Collected data
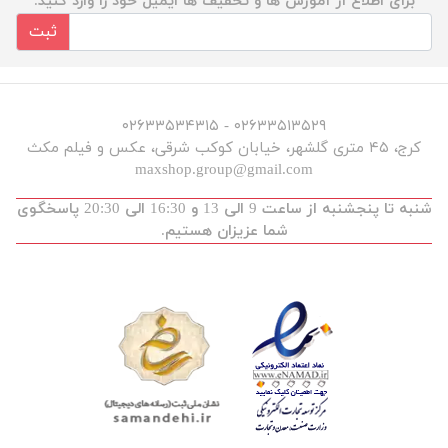
برای اطلاع از آموزش ها و تخفیف ها ایمیل خود را وارد کنید.
ثبت
۰۲۶۳۳۵۱۳۵۲۹ - ۰۲۶۳۳۵۳۴۳۱۵
کرج، ۴۵ متری گلشهر، خیابان کوکب شرقی، عکس و فیلم مکث
maxshop.group@gmail.com
شنبه تا پنجشنبه از ساعت 9 الی 13 و 16:30 الی 20:30 پاسخگوی
شما عزیزان هستیم.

— WORK REQUIRED —
The answer must repeat every record exactly, with all pictures left out.

— OUTPUT FOR THIS TASK —
برای اطلاع از آموزش ها و تخفیف ها ایمیل خود را وارد کنید.
ثبت
۰۲۶۳۳۵۱۳۵۲۹ - ۰۲۶۳۳۵۳۴۳۱۵
کرج، ۴۵ متری گلشهر، خیابان کوکب شرقی، عکس و فیلم مکث
maxshop.group@gmail.com
شنبه تا پنجشنبه از ساعت 9 الی 13 و 16:30 الی 20:30 پاسخگوی
شما عزیزان هستیم.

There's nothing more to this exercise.